Tevin Imlach

Personal information
- Full name: Tevin Adrian Imlach
- Born: 30 November 1996 (age 29)
- Batting: Right-handed
- Role: Wicket-keeper

International information
- National side: West Indies (2025–present);
- Test debut (cap 341): 17 January 2025 v Pakistan
- Last Test: 18 December 2025 v New Zealand

Domestic team information
- 2018–present: Guyana

Career statistics
| Competition | Test | FC | LA |
| Matches | 6 | 36 | 34 |
| Runs scored | 169 | 1,906 | 1,006 |
| Batting average | 15.36 | 33.43 | 35.92 |
| 100s/50s | 0/0 | 6/8 | 0/7 |
| Top score | 35 | 136* | 80 |
| Catches/stumpings | 18/2 | 77/8 | 22/2 |
- Source: ESPNcricinfo, 29 December 2025

= Tevin Imlach =

West Indian cricketer (born 1996)

Tevin Adrian Imlach (born 30 November 1996) is a Guyanese cricketer who has played Test cricket for the West Indies cricket team as a wicket-keeper.

==Domestic career==
He made his List A debut for West Indies B in the 2018–19 Regional Super50 tournament on 3 October 2018. Prior to his List A debut, he was named in the West Indies squad for the 2016 Under-19 Cricket World Cup.

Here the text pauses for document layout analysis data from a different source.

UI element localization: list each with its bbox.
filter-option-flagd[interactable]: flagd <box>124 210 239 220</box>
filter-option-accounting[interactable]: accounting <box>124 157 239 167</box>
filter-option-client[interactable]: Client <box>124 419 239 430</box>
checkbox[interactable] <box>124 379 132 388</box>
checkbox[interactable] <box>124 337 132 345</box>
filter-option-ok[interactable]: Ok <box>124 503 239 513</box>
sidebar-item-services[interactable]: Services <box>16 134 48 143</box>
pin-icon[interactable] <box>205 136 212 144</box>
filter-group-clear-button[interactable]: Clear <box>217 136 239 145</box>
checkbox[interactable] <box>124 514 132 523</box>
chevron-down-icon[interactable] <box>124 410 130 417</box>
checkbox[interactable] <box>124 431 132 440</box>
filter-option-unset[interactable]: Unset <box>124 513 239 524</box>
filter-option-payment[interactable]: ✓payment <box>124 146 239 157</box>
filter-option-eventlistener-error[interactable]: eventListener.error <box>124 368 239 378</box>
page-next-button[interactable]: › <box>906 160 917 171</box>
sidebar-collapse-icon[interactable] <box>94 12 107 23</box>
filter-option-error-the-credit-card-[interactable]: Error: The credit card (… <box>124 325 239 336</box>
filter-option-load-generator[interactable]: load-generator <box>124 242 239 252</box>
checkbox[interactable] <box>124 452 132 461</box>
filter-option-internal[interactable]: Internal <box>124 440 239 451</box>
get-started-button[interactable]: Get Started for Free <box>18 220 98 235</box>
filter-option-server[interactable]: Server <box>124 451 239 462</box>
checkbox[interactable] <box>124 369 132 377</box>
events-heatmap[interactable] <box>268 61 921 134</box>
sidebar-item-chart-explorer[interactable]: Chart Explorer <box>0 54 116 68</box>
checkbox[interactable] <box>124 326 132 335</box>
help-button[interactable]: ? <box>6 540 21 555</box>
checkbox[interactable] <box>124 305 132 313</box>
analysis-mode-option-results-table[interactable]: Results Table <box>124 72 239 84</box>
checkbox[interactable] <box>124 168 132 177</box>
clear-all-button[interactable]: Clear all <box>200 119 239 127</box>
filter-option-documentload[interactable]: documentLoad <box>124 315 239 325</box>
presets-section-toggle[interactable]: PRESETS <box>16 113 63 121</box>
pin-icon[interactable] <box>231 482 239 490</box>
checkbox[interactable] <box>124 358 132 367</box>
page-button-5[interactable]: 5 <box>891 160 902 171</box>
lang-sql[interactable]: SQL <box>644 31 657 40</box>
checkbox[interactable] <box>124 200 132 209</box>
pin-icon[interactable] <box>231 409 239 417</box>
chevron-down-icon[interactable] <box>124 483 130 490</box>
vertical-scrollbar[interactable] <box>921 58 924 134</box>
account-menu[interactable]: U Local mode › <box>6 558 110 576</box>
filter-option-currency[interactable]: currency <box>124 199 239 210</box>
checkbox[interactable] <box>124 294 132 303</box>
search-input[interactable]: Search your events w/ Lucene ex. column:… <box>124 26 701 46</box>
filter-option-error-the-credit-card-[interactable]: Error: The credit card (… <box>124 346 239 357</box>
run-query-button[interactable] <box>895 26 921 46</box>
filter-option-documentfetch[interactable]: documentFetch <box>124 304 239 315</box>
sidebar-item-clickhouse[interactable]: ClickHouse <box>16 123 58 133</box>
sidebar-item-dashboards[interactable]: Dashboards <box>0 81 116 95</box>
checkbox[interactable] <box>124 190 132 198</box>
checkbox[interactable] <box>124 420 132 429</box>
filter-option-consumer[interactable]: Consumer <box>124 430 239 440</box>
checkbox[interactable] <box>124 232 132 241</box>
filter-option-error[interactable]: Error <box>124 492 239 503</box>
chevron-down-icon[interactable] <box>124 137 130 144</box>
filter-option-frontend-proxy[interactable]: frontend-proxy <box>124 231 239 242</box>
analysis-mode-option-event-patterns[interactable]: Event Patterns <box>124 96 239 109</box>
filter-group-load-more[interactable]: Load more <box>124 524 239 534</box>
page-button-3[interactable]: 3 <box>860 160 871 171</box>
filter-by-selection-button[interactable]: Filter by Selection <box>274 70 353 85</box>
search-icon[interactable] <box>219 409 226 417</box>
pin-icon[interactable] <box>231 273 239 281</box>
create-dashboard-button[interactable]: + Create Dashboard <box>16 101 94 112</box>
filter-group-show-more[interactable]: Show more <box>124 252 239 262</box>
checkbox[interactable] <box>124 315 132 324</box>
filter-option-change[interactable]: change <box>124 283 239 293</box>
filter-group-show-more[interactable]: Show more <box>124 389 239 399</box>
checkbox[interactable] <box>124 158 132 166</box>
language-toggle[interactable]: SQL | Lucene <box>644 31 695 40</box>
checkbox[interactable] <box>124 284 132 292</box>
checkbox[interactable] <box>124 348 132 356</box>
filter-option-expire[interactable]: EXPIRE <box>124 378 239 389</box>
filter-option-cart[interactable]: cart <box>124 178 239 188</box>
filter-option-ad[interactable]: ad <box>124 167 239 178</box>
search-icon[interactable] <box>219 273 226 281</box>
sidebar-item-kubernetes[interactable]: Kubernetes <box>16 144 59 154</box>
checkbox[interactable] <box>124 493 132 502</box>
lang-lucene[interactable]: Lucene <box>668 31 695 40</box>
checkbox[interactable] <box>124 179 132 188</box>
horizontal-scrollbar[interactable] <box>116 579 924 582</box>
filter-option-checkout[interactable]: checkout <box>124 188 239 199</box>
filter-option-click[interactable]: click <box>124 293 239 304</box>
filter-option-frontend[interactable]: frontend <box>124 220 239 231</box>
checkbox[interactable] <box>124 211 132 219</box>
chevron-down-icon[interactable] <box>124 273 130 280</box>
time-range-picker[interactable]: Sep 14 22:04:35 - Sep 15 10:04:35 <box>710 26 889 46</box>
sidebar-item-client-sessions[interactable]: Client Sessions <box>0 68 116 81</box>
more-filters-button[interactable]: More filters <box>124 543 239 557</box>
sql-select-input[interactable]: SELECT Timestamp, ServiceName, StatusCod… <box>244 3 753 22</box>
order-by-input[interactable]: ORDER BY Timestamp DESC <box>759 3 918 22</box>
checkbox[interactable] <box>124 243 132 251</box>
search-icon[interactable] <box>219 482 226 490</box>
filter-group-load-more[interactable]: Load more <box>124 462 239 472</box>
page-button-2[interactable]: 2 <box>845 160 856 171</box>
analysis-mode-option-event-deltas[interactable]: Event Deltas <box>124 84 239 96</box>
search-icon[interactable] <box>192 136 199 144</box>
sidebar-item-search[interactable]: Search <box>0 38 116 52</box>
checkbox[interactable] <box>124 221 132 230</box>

He made his first-class debut for Guyana in the 2018–19 Regional Four Day Competition on 6 December 2018. In June 2020, he was selected by Guyana, in the players' draft hosted by Cricket West Indies ahead of the 2020–21 domestic season.

== International career ==
He made his Test debut for the West Indies against Pakistan on 17 January 2025 in Multan.